# YOUR ASSIGNMENT
Exactly the lines from the one holding "There are no comments in this post" to the end of the listing, both ends included, make up the expected answer.

-- Opening Marker --

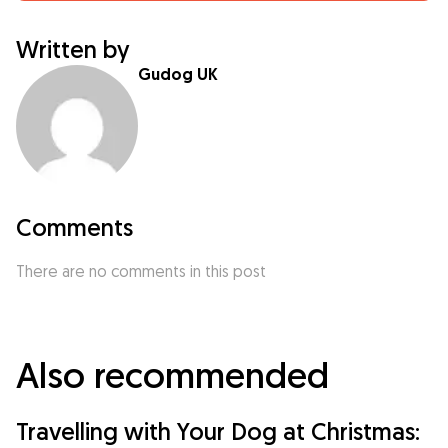
Written by
Gudog UK
Comments
There are no comments in this post
Also recommended
Travelling with Your Dog at Christmas:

-- Closing Marker --

# EXERCISE RESPONSE
There are no comments in this post
Also recommended
Travelling with Your Dog at Christmas:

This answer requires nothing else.